I'd visited Puerto Vallarta with a friend two years ago B.I. ( Before INaturalist ) and was enthralled with the wildlife and the town. We'd hit it during the Day of the Dead festival. So much to look at. Genuine tradition. Slightly touristy with the beaches and shops - really not my thing. My friend really wanted to do stuff like that: drink his brains out and close every bar and lay on the beach the next day. He got frustrated with me as I stopped in every vacant lot and photographed butterflies and insects.
So, I gave into him and got one of the worst sunburns of my life on the tops of my feet. "You do your thing. I'll do mine." I didn't bring him back this time.
The first night I arrived, torrential rain, which was thrilling to watch from below an awning. Out crawled a Black Witch - a moth with the largest wingspan of any insect in North America.
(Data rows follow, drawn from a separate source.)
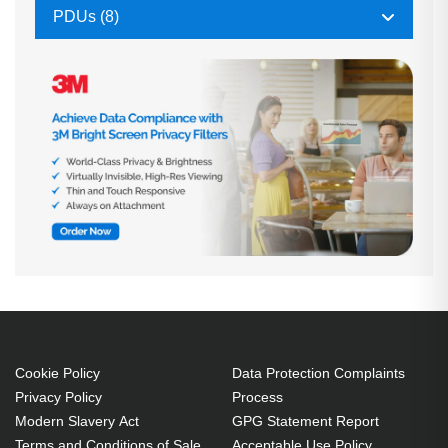
PDUs (8)
Cookie Policy
Data Protection Complaints
Privacy Policy
Process
Modern Slavery Act
GPG Statement Report
Terms and Conditions of Sale
Acceptable Use Policy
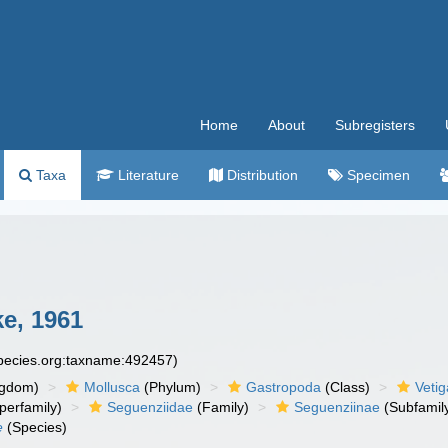
Home
About
Subregisters
Taxa
Literature
Distribution
Specimen
ke, 1961
species.org:taxname:492457)
ngdom)
Mollusca
(Phylum)
Gastropoda
(Class)
Veti
perfamily)
Seguenziidae
(Family)
Seguenziinae
(Subfamil
e
(Species)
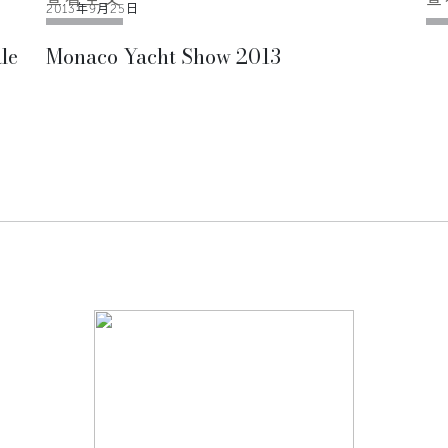
2013年9月25日
le
Monaco Yacht Show 2013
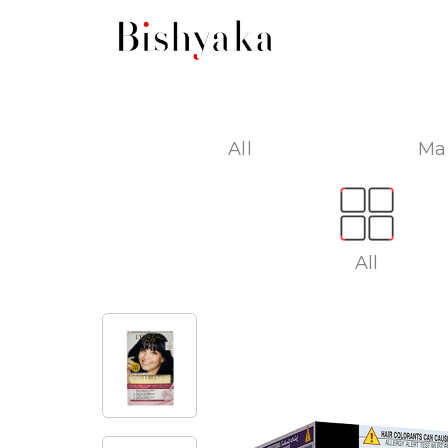
All
Ma
All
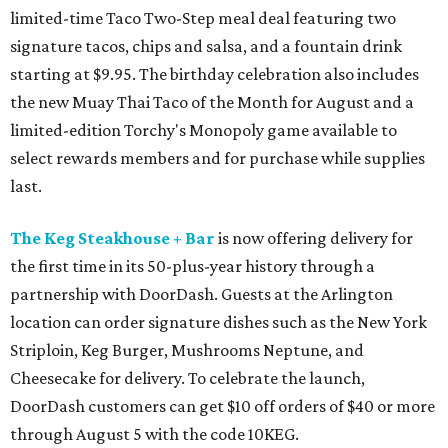
limited-time Taco Two-Step meal deal featuring two
signature tacos, chips and salsa, and a fountain drink
starting at $9.95. The birthday celebration also includes
the new Muay Thai Taco of the Month for August and a
limited-edition Torchy's Monopoly game available to
select rewards members and for purchase while supplies
last.
The Keg Steakhouse + Bar
is now offering delivery for
the first time in its 50-plus-year history through a
partnership with DoorDash. Guests at the Arlington
location can order signature dishes such as the New York
Striploin, Keg Burger, Mushrooms Neptune, and
Cheesecake for delivery. To celebrate the launch,
DoorDash customers can get $10 off orders of $40 or more
through August 5 with the code 10KEG.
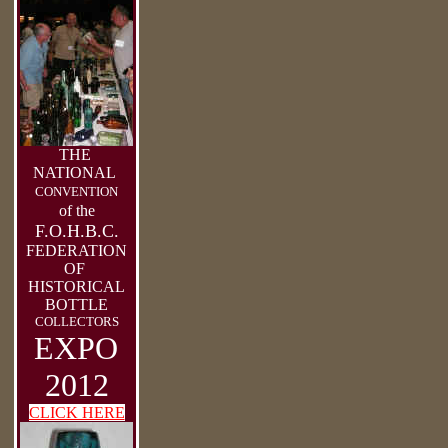
THE
NATIONAL
CONVENTION
of the
F.O.H.B.C.
FEDERATION
OF
HISTORICAL
BOTTLE
COLLECTORS
EXPO
2012
CLICK HERE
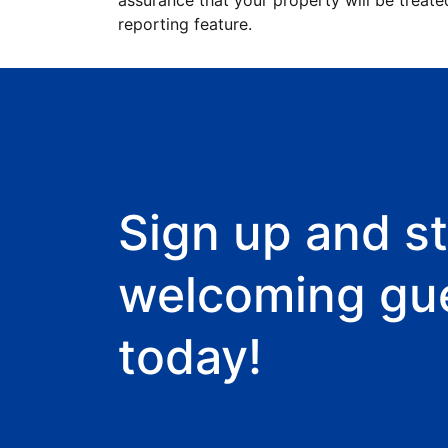
assurance that your property will be treate
reporting feature.
Sign up and st
welcoming gu
today!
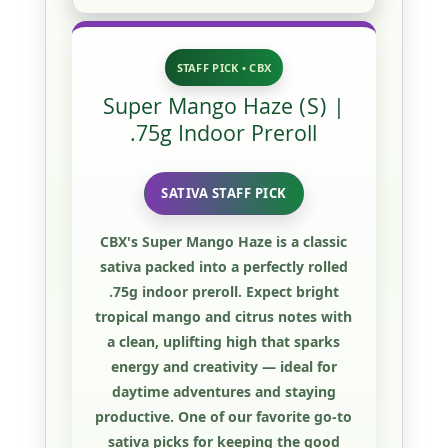
STAFF PICK • CBX
Super Mango Haze (S) |
.75g Indoor Preroll
SATIVA STAFF PICK
CBX's
Super Mango Haze
is a classic
sativa packed into a perfectly rolled
.75g indoor preroll
. Expect bright
tropical mango and citrus notes with
a clean, uplifting high that sparks
energy and creativity — ideal for
daytime adventures and staying
productive. One of our favorite go-to
sativa picks for keeping the good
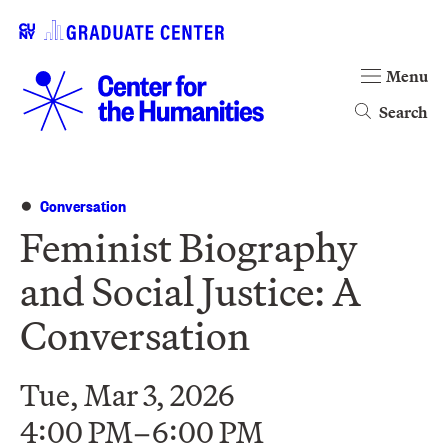
Menu
Search
Conversation
Feminist Biography
and Social Justice: A
Conversation
Tue, Mar 3, 2026
4:00 PM–6:00 PM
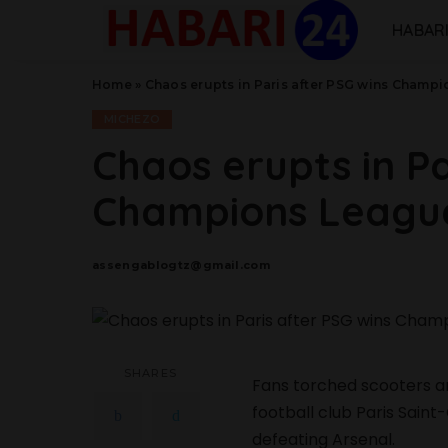
HABARI
Home
»
Chaos erupts in Paris after PSG wins Champ
MICHEZO
Chaos erupts in Pa
Champions League
assengablogtz@gmail.com
Posted
by
SHARES
Fans torched scooters an
football club Paris Sai
defeating Arsenal.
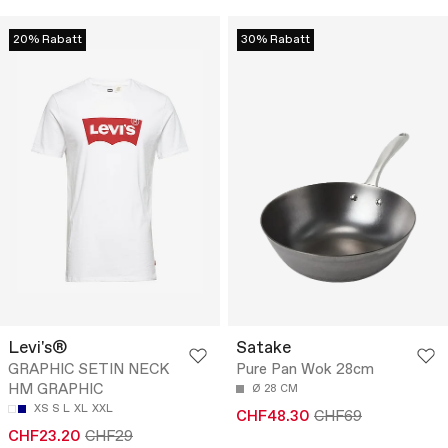
20% Rabatt
30% Rabatt
Levi's®
Satake
GRAPHIC SETIN NECK
Pure Pan Wok 28cm
HM GRAPHIC
Ø 28 CM
XS
S
L
XL
XXL
CHF48.30
CHF69
CHF23.20
CHF29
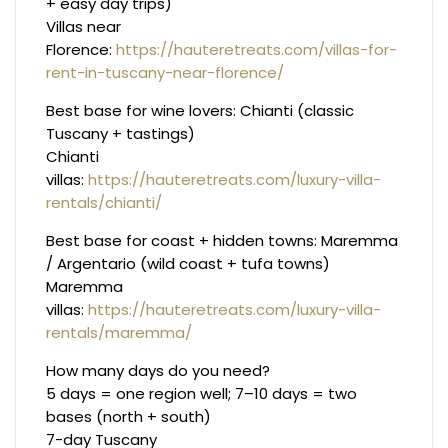
+ easy day trips)
Villas near
Florence:
https://hauteretreats.com/villas-for-
rent-in-tuscany-near-florence/
Best base for wine lovers: Chianti (classic
Tuscany + tastings)
Chianti
villas:
https://hauteretreats.com/luxury-villa-
rentals/chianti/
Best base for coast + hidden towns: Maremma
/ Argentario (wild coast + tufa towns)
Maremma
villas:
https://hauteretreats.com/luxury-villa-
rentals/maremma/
How many days do you need?
5 days = one region well; 7–10 days = two
bases (north + south)
7-day Tuscany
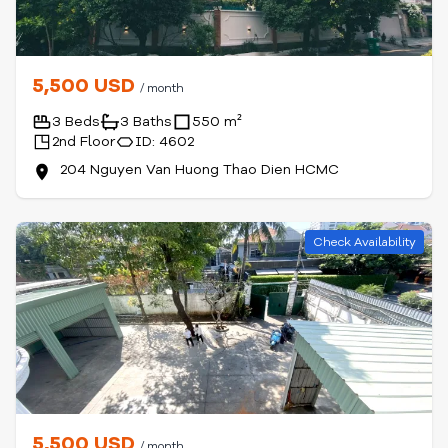
5,500 USD
/ month
3 Beds
3 Baths
550 m²
2nd Floor
ID: 4602
204 Nguyen Van Huong Thao Dien HCMC
Check Availability
5,500 USD
/ month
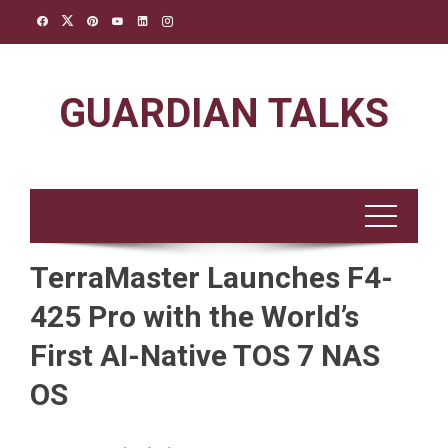
Skip
to
content
GUARDIAN TALKS
TerraMaster Launches F4-
425 Pro with the World’s
First AI-Native TOS 7 NAS
OS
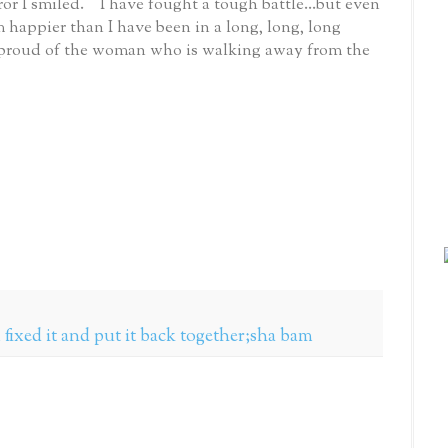
ror I smiled. I have fought a tough battle...but even
m happier than I have been in a long, long, long
am proud of the woman who is walking away from the
fixed it and put it back together;sha bam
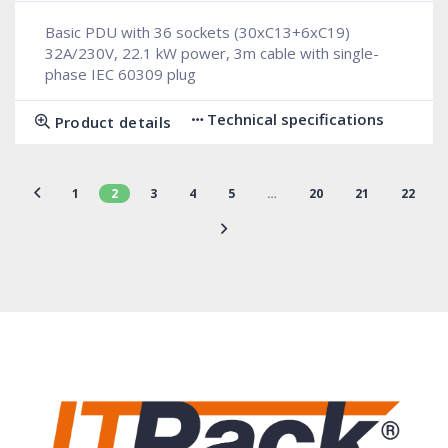
Basic PDU with 36 sockets (30xC13+6xC19)
32A/230V, 22.1 kW power, 3m cable with single-
phase IEC 60309 plug
Technical specifications
Product details
1
2
3
4
5
…
20
21
22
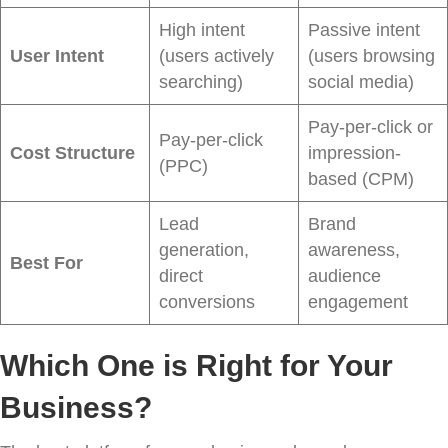
High intent
Passive intent
User Intent
(users actively
(users browsing
searching)
social media)
Pay-per-click or
Pay-per-click
Cost Structure
impression-
(PPC)
based (CPM)
Lead
Brand
generation,
awareness,
Best For
direct
audience
conversions
engagement
Which One is Right for Your
Business?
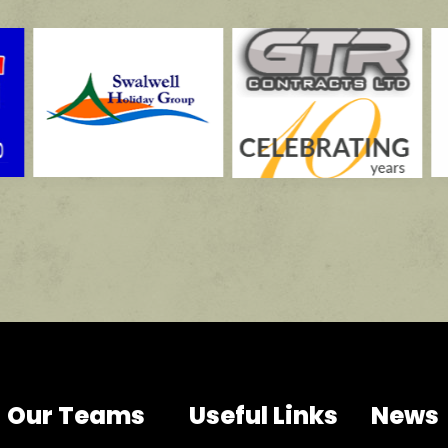
Our Teams
Useful Links
News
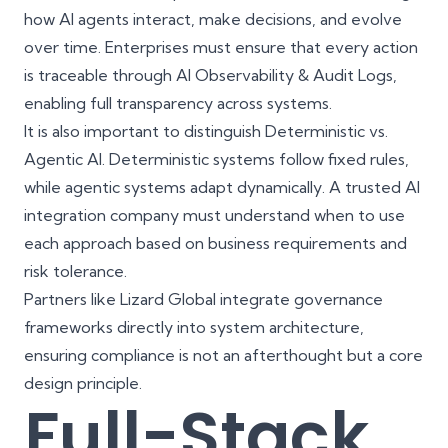
how AI agents interact, make decisions, and evolve
over time. Enterprises must ensure that every action
is traceable through AI Observability & Audit Logs,
enabling full transparency across systems.
It is also important to distinguish Deterministic vs.
Agentic AI. Deterministic systems follow fixed rules,
while agentic systems adapt dynamically. A trusted AI
integration company must understand when to use
each approach based on business requirements and
risk tolerance.
Partners like
Lizard Global
integrate
governance
frameworks
directly into system architecture,
ensuring compliance is not an afterthought but a core
design principle.
Full-Stack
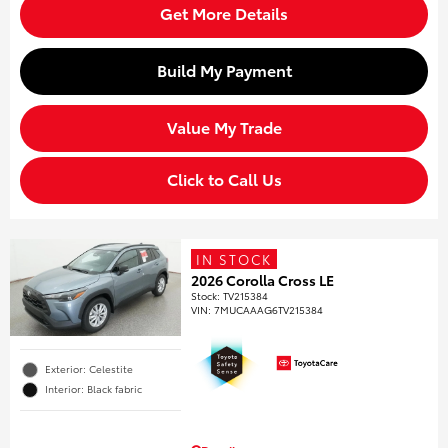
Get More Details
Build My Payment
Value My Trade
Click to Call Us
IN STOCK
2026 Corolla Cross LE
Stock
:
TV215384
VIN:
7MUCAAAG6TV215384
Exterior: Celestite
Interior: Black fabric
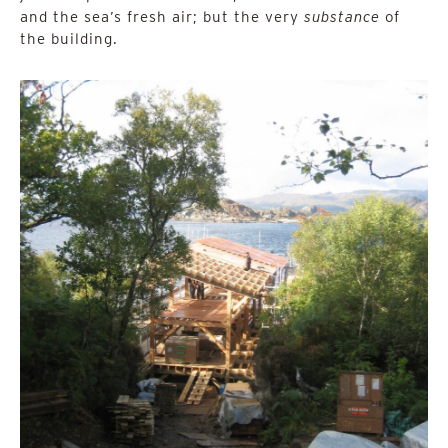
and the sea’s fresh air; but the very
substance
of
the building.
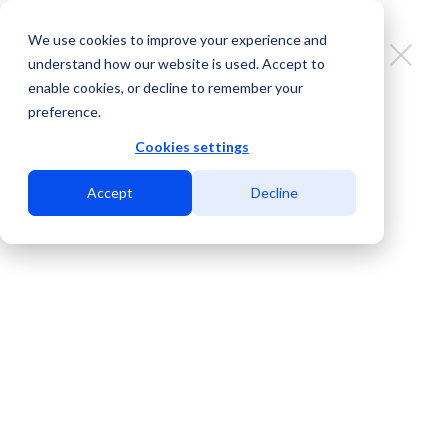
We use cookies to improve your experience and
understand how our website is used. Accept to
enable cookies, or decline to remember your
preference.
Why a Carrier-Neutral Data
Center is Key to Global
Cookies settings
Connectivity
Accept
Decline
I was hoping to see one down here and boom! first night we were both dodging the rain together
This time I returned to meet up with someone I'd met here on iNat - Francisco Farriols Sarabia - a.k.a. "francisco3". He and his beautiful wife Lilianna met me in the lobby of Hotel Posado de Roger and we all three had a great instant connection. Francisco has a ranch in Mazatlan. My Spanish was much poorer than their English, but through laughter and gestures, we met at the language of Nature. Fantastic couple.
The Botanical Gardens south of Puerto Vallarta are stupendous. So many butterflies I didn't know where to point the camera. Shot a great deal of Odonates and Greg Lasley and others helped me key them. Cool to see my first Malachite. Great mud-puddling across the street. Watched hummingbirds from the deck at lunch.
Next day we headed north to the town of Sayulita - a sweet, little beach town thats...gone even more touristy in the two years since I'd been there. Brain-baking heat. Walked to the edge of town for butterflies and I watched a huge bead of sweat go down my finger and into my iPhone. It stopped. Kinda thought "Whatever.." Had oysters on the beach. Lots of beer. Roommate rebooted phone - Oh, that fixed it.
So glad to have returned to a place and made new memories.
iNat is it's own language: meeting others I only know through the website and the passion for what we all look at...does all the awkward pre-meeting stuff. Like a small band of...intimate explorers.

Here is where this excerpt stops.